Jun 5 – 10, 2016
Padova, Italy
Europe/Rome timezone

Enabling real time reconstruction for high resolution SPECT systems

Jun 7, 2016, 3:00 PM
1h 30m
Centro Congressi (Padova)

Centro Congressi

Padova

Poster presentation Real Time System Architectures and Intelligent Signal Processing Poster session 1

Speaker

Mélanie Bernard

Description

Single Photon Emission Tomography (SPECT) is mainly limited by the trade-off between spatial resolution and sensitivity. In this context, CdZnTe detectors enable higher spatial resolution compared to previously used scintillators, using sub-pixel positioning and DOI. Consequently, the size of the numerical detector representation increases and SPECT imaging tends to face some of PET imaging issues.
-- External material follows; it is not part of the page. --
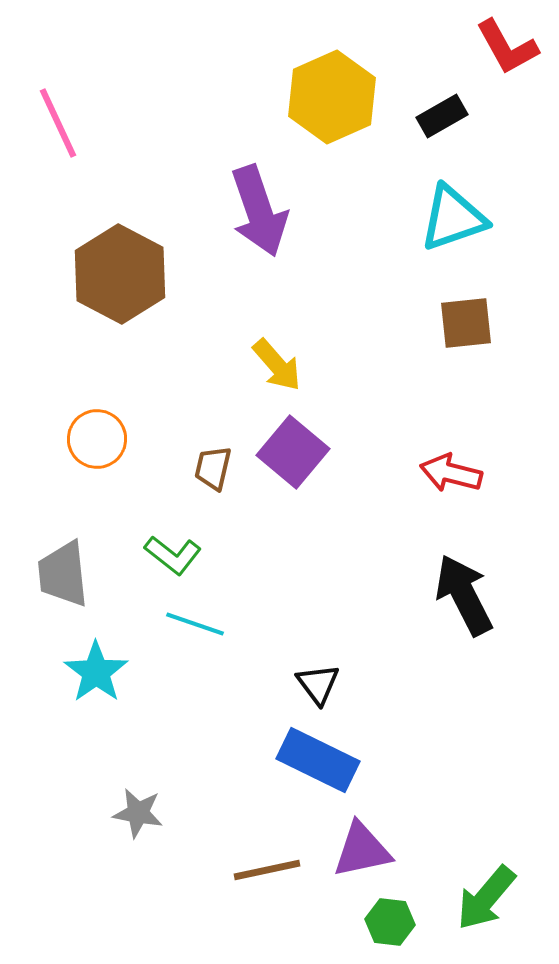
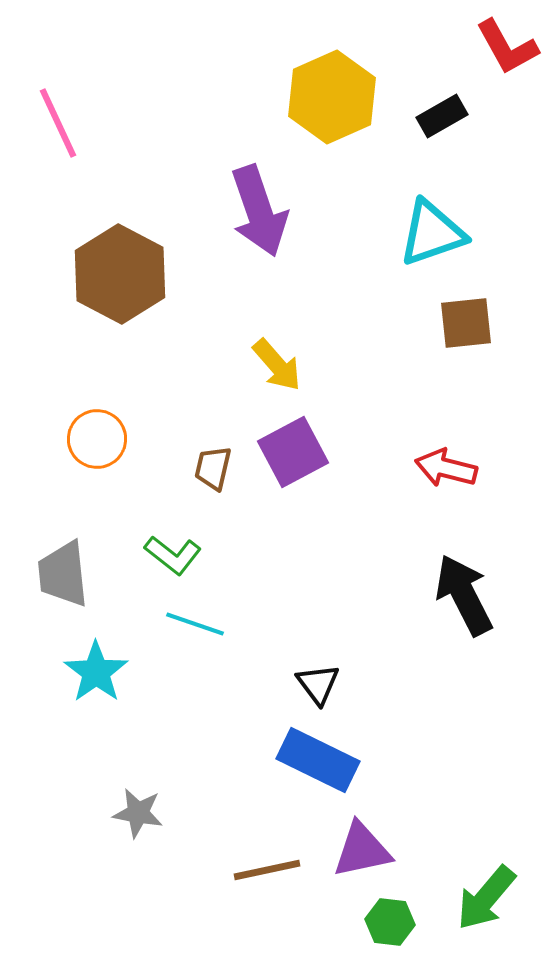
cyan triangle: moved 21 px left, 15 px down
purple square: rotated 22 degrees clockwise
red arrow: moved 5 px left, 5 px up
Detection data for SPECT is currently computed by bins. This approach implies browsing all detection bins allowed by the system, and storing a huge matrix to link every detecting parameter combination to each voxel in the object. Due to the improvement of spatial resolution, the increasing of the detecting space size made this method no longer practicable. The aim of the present study is to propose new approaches to deal with this massive amount of information faster than by binning detection events, using algorithms based on the Maximum Likelihood Expectation Maximization (MLEM), which is the most common algorithm in SPECT imaging. The first improvement consists in computing the matrix linking detection events to the object to be imaged on the flight, instead of storing them in a huge matrix for every couple of detector bin / image bin. Moreover, this matrix is sparse; consequently most of couples do not need to be computed. Therefore, it saves memory and time. Another improvement is achieved by storing input data in list-mode instead of bin-mode. First, it makes the calculation faster, because there is less events in a SPECT acquisition than possibilities of detecting parameters combination. Then, partial updates can be made from groups of acquired events, without waiting the end of the acquisition. In this way, events go into a pipeline, and it is not necessary to store them, since MLEM works on previous updates and there is no iteration on all the events of the acquisition at the same time. Since events can be processed independently, algorithm is parallelizable and computing can be made in real time. Real time processing enables to dynamically adapt acquisition parameters, to make the system more suitable for the particular characteristics of the examination and the patient, and thus improve the result with the same amount of detected photons.